Удовольствие от воспринимаемой справедливости проявляется и в эффекте «последней девушки» или «выжившей девственницы» в фильмах-слешерах, где роль главного антагониста исполняет маньяк с ножом в маске. «Невинные» персонажи, которым зритель, надо полагать, сопереживает, в конце концов остаются в живых, а «порочность» сексуально активных героев служит оправданием их ужасной смерти. Судьба морально неполноценных жертв вызывает у них удовлетворение по тем же причинам, что и смерть злодея. Одно исследование показало, что мальчики-подростки, которые придерживаются неодобрительных представлений о женской сексуальности наряду с
карательными установками («Мне нравится видеть, как жертвы получают то, что заслуживают»), делились тем, что убийства сексуально активных персонажей-женщин доставляют им больше удовольствия, чем убийства персонажей-мужчин (независимо от их сексуальной активности) или сексуально неактивных женских персонажей[169].Удовольствие от грустных фильмов порождает парадокс, похожий на тот, что мы наблюдаем в связи с хоррорами. Если большинство людей считают грусть негативной эмоцией и вообще стараются избегать этого чувства, то почему же так популярны так называемые слезоточивые мелодрамы? На первый взгляд, это противоречит идее, что люди не делают того, что им неприятно. Во многих фильмах печальные события не представляют особой проблемы, если рассматривать фильм в целом. Депрессивные события в начале или середине сюжета ставят перед героями проблемы, которые преодолеваются по ходу фильма, что увеличивает удовольствие от счастливого финала. В эпопее, подобной «Властелину колец», набирается множество трагических событий на протяжении длинного нарратива, которые происходят ради того, чтобы в конце герои неоднократно одержали победу над злом.
С фильмами без хеппи-энда не все так просто, ведь в них нет очевидной отдачи. Зачем люди смотрят «Дневник памяти» или «Старого Брехуна» 1957 года, в которых приятные зрителю персонажи (пожилая пара и лабрадор-ретривер соответственно) умирают трагически не по своей вине и не в результате героического поступка? Одна из возможных разгадок может крыться в том, что зрители руководствуются не только одной конкретной эмоцией. Исследования показали, что участники, находящиеся в «нежном аффективном состоянии», которое характеризуется теплотой, сочувствием и пониманием, отдают большее предпочтение грустному кино, чем участники, испытывающие счастье или печаль[170]
. Люди, находящиеся в «нежном» состоянии, также проявляли больший интерес к другим фильмам, в которых рассматривались близкие человеческие отношения, вне зависимости от того, грустными они были или нет.

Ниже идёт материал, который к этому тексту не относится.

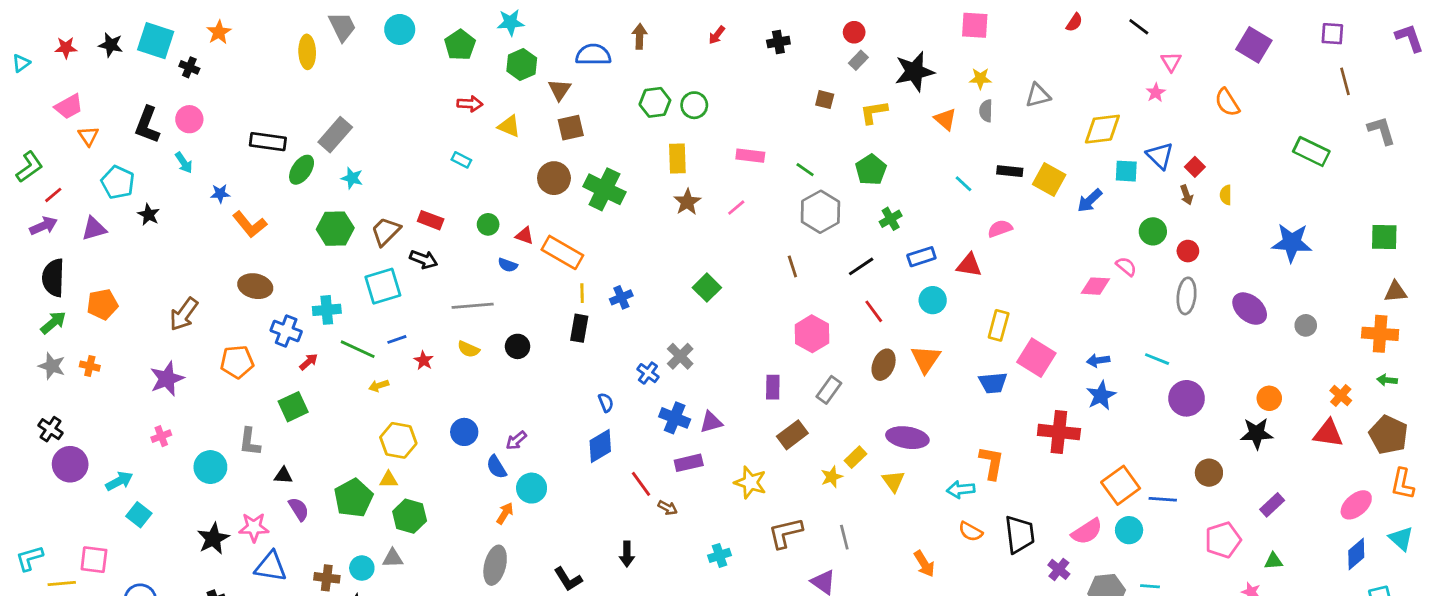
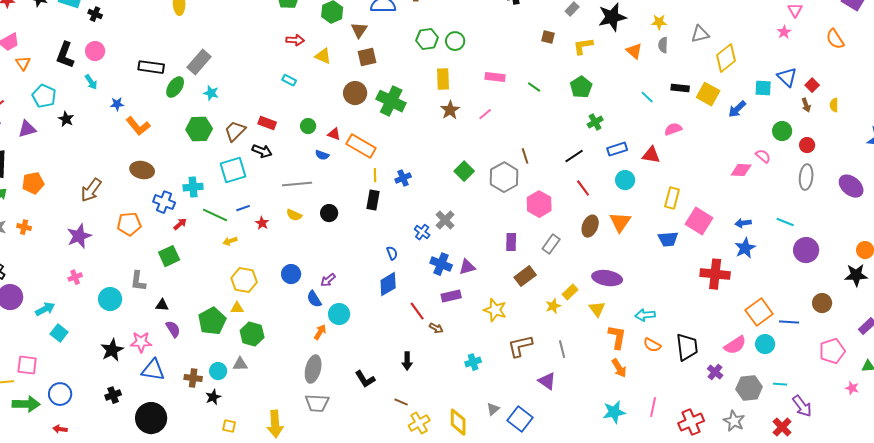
yellow diamond: (1102, 129) -> (726, 58), moved, turned -32
gray hexagon: (820, 212) -> (504, 177), moved
orange L-shape: (992, 463) -> (617, 337), moved

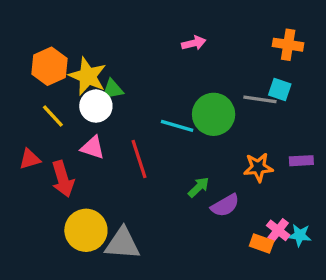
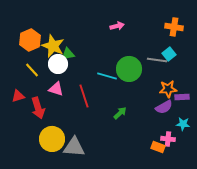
cyan square: (280, 89) -> (169, 54), turned 32
orange star: (258, 167) -> (168, 89), moved
purple semicircle: (225, 205) -> (164, 107), moved
pink cross: (278, 230) -> (168, 139), turned -32
cyan star: (300, 235) -> (183, 124), moved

Когда участники принимали позицию сочувствия, их мотивирующим интересом был просмотр фильмов с содержательным смыслом, а не переживание той или иной эмоции.То, что «Старый Брехун» полюбился зрителям, свидетельствует о готовности терпеть душераздирающие эмоции, если эти переживания связаны со значимыми событиями. В семейной драме Роберта Стивенсона поднимаются такие темы, как мужество, дружба и верность, а концовка заставляет задуматься о нашем взрослении и той ответственности, которую мы начинаем на себя брать с приходом определенного возраста. Эмоции, связанные с фильмом, важны, но играют вторую скрипку по сравнению с тем пониманием, которое приходит в результате просмотра. Это наблюдение расширяет представление о том, что значит получать удовольствие или удовлетворение от фильма[171]
.Зрительская интерпретация кино
Исходя из увиденного, можно сказать, что кинопросмотр с целью получения хорошего настроения – это полезная отправная точка, но это еще не вся история. При просмотре кино мы испытываем как положительные, так и отрицательные эмоции. То, насколько позитивной будет наша оценка впечатления от той или иной ленты, целиком зависит от понимания истории, сопереживания героям, раскрытия смысла фильма и его главных идей. Зрительские оценки и интерпретации происходят одновременно, являясь взаимодополняющими формами кинематографической рефлексии.
Интерпретация обычно рассматривается как то, что критики делают с фильмами, чтобы выявить заложенные в них смыслы. Однако в данной главе я рассматриваю интерпретацию как психологический процесс, происходящий внутри обычного зрителя (см. схему 7.1.).